In the following 15 years researchers worldwide published over a thousand studies for the treatment of disorders such as schizophrenia, autism, depression, and alcoholism, with generally positive, even optimistic findings. These promises were abruptly interrupted in the mid-1960s, largely due to a broader consumption of LSD in the younger population after Timothy Leary’s cognitive experiments at Harvard. Certain excesses of the US counterculture and an on-going disinformation campaign led a strict ban for both personal and scientific purposes. In the 1971 Controlled Substances Act, LSD was listed as a Schedule I narcotic (defined as having “no accepted medical use” and “a high potential for abuse”), along with heroin and marijuana. Soon the rest of the world followed suit.

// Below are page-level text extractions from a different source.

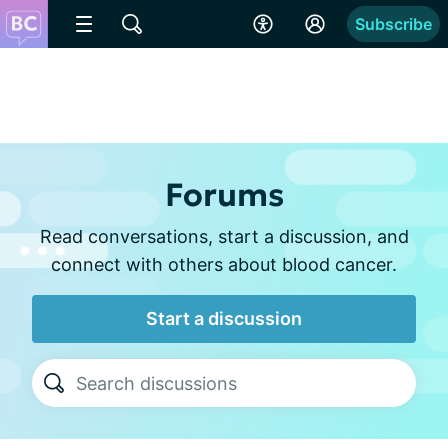
Subscribe
Forums
Read conversations, start a discussion, and
connect with others about blood cancer.
Start a discussion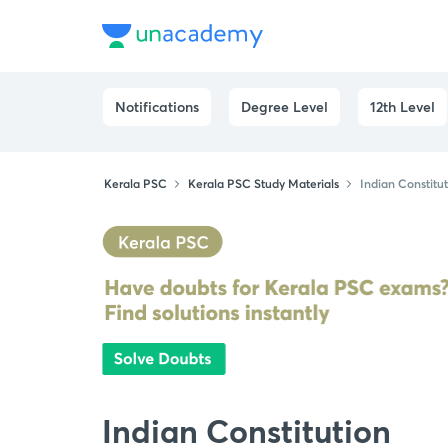
Notifications
Degree Level
12th Level
Kerala PSC
Kerala PSC Study Materials
Indian Constitu
Indian Constitution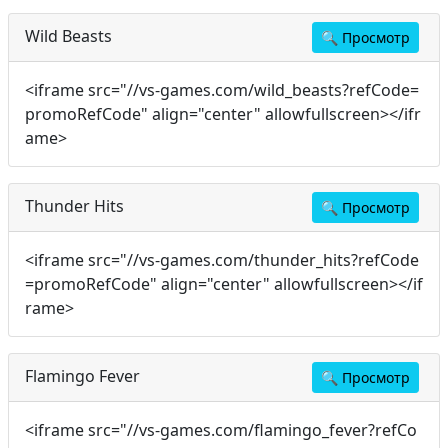
Wild Beasts
🔍
Просмотр
<iframe src="//vs-games.com/wild_beasts?refCode=
promoRefCode" align="center" allowfullscreen></ifr
ame>
Thunder Hits
🔍
Просмотр
<iframe src="//vs-games.com/thunder_hits?refCode
=promoRefCode" align="center" allowfullscreen></if
rame>
Flamingo Fever
🔍
Просмотр
<iframe src="//vs-games.com/flamingo_fever?refCo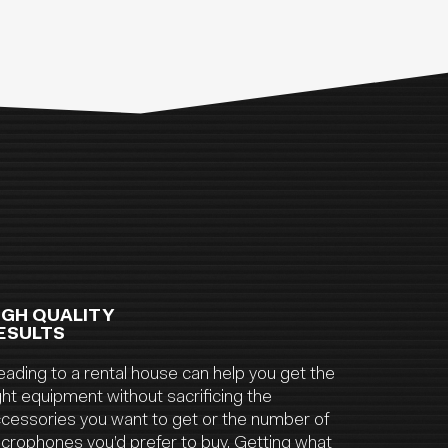
IGH QUALITY
ESULTS
ading to a rental house can help you get the
ght equipment without sacrificing the
cessories you want to get or the number of
crophones you’d prefer to buy. Getting what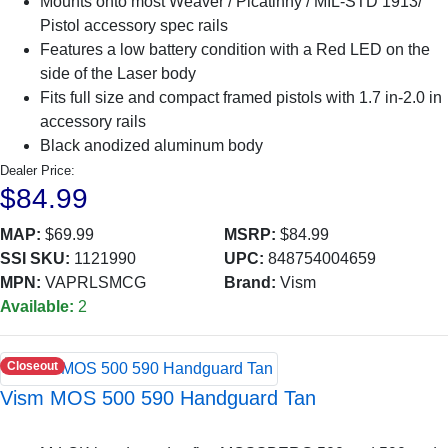
Mounts onto most Weaver / Picatinny / MIL-STD 1913/
Pistol accessory spec rails
Features a low battery condition with a Red LED on the
side of the Laser body
Fits full size and compact framed pistols with 1.7 in-2.0 in
accessory rails
Black anodized aluminum body
Dealer Price:
$84.99
MAP:
$69.99
MSRP:
$84.99
SSI SKU:
1121990
UPC:
848754004659
MPN:
VAPRLSMCG
Brand:
Vism
Available:
2
Closeout
Vism MOS 500 590 Handguard Tan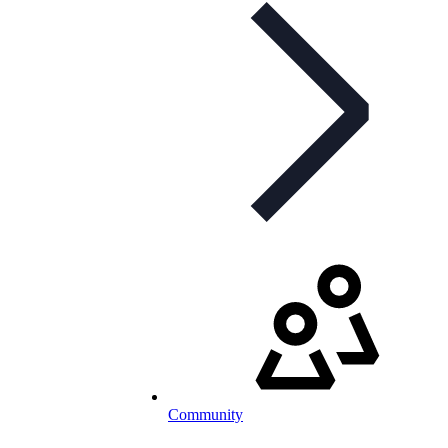
Community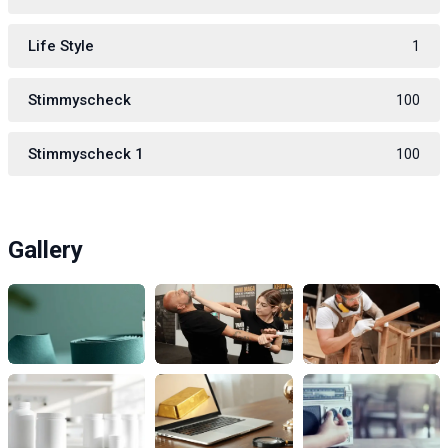
Life Style
1
Stimmyscheck
100
Stimmyscheck 1
100
Gallery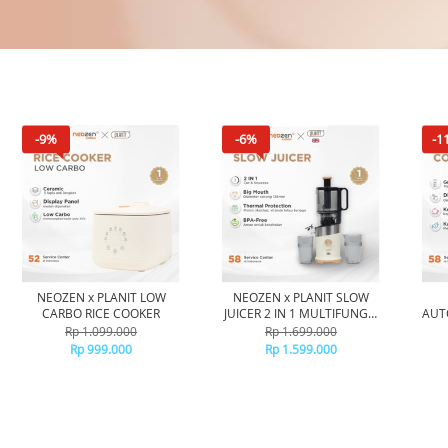
-9%
-6%
-1
NEOZEN x PLANIT LOW
NEOZEN x PLANIT SLOW
CARBO RICE COOKER
JUICER 2 IN 1 MULTIFUNGSI
AUT
- BLENDER LOW WATT COLD
Rp 1.099.000
Rp 1.699.000
PRESS JUICER - BLENDER
OTO
Rp 999.000
Rp 1.599.000
PENYARING AMPAS
PE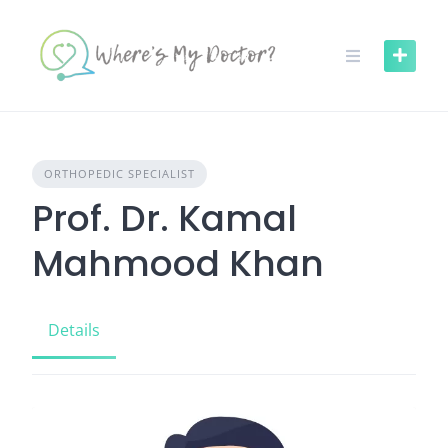
Skip
to
content
ORTHOPEDIC SPECIALIST
Prof. Dr. Kamal
Mahmood Khan
Details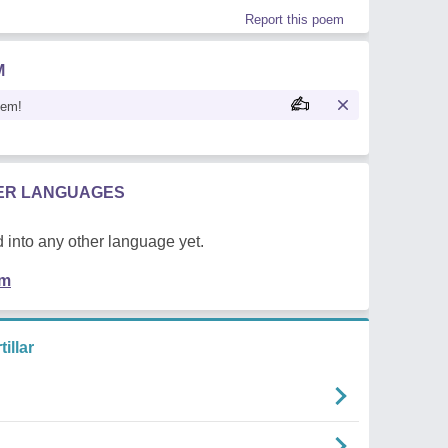
Report this poem
M
oem!
HER LANGUAGES
 into any other language yet.
em
illar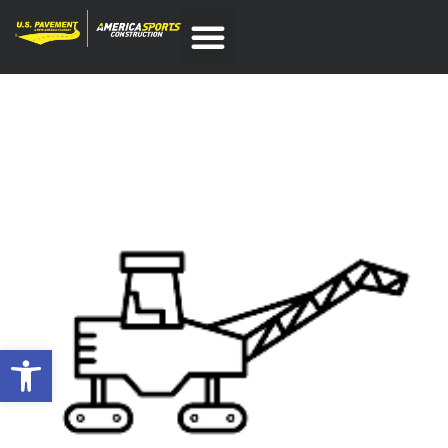
Open toolbar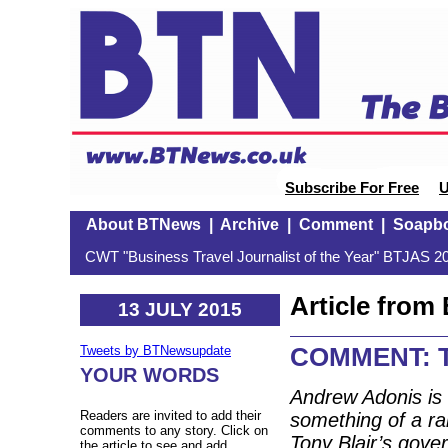
Subscribe For Free
U
About BTNews
|
Archive
|
Comment
|
Soapb
CWT "Business Travel Journalist of the Year" BTJAS 20
Article fro
13 JULY 2015
COMMENT: T
Tweets by BTNewsupdate
YOUR WORDS
Andrew Adonis is
Readers are invited to add their
something of a rai
comments to any story. Click on
Tony Blair’s gov
the article to see and add.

Funding for LSD research dried up and acid was driven deeper underground.
Luckily, in recent times the experiments of 50 years ago were revamped. Researchers held successful clinical tests with MDMA and psilocybin for the treatment of PTSD, depression and addictions, while the first modern scans of people high on psychedelic drug gave scientists unprecedented insight into neural basis for its effect. Hallucinogens are also having a great impact for artistic, creative and personal expression and for interdisciplinary studies in the emerging fields of expansion of consciousness and mind-body connection. Today a true psychedelic renaissance is innervating our planet.
This is the context marked by “bicycle day”, a local event launched in 1985 by Prof. Thomas Roberts at the Northern Illinois University and grown to an annual celebration in many cities and situations across the world. Under the heading “75 years of experience”, Maps (Multidisciplinary Association for Psychedelic Studies) runs a month-long happening with personal video-stories (“Record a 1-2 minute video-tribute to tell the world why LSD is important to you”) and several webinars to learn more about the impact of psychedelics on science, medicine, culture, art and politics. On Twitter, the hashtag #bicycleday is spreading info and comments about events scheduled, among others, in Baltimore, Los Angeles and Melbourne, with an entire weekend in downtown Basel devoted to LSD issues.
We should all be grateful to Dr. Hofmann, who passed away in 2008 at the age of 102, for gifting humans with a chemical whose scientific potential deserves even more attention and respect today.